Factual Matrix of the Dispute
The controversy traces its origins to the processing of the income tax return for the Assessment Year (AY) 2019-20, corresponding to the financial period from 01.04.2018 to 31.03.2019.
The assessee had filed a return declaring a total income of Rs. 33,95,889. This aggregate income comprised Rs. 16,97,787 derived from house property and Rs. 16,98,102 categorized under profits and gains from business and profession. Against a computed gross tax liability of Rs. 10,59,518, the assessee claimed a total TDS credit amounting to Rs. 9,67,280.

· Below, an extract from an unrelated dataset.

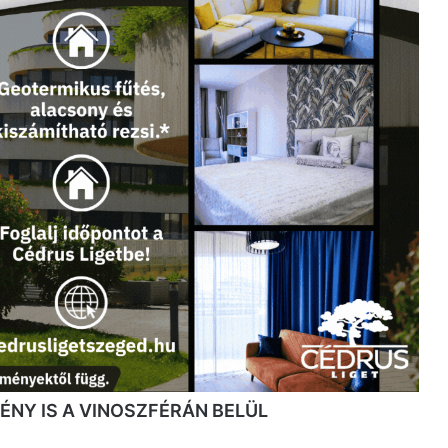
NY IS A VINOSZFÉRÁN BELÜL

The Trigger: Intimation Order by CPC
The Centralized Processing Centre (CPC), Bengaluru, processed the return and issued an intimation order under Section 143(1) of the Income Tax Act 1961 on 17.02.2020. During this automated processing, the CPC systems could only successfully match TDS credits worth Rs. 6,02,418.
Consequently, a substantial portion of the claimed tax credit, specifically Rs. 3,64,862, was classified as unmatched. Due to this denial of credit, the CPC raised a fresh, consequential tax demand of Rs. 4,27,238 against the assessee.
Proceedings Before the First Appellate Authority
Aggrieved by the automated adjustment and the resulting financial liability, the assessee escalated the matter by filing a first appeal under Section 246A of the Income Tax Act 1961 before the Commissioner of Income Tax (Appeals) [CIT(A)].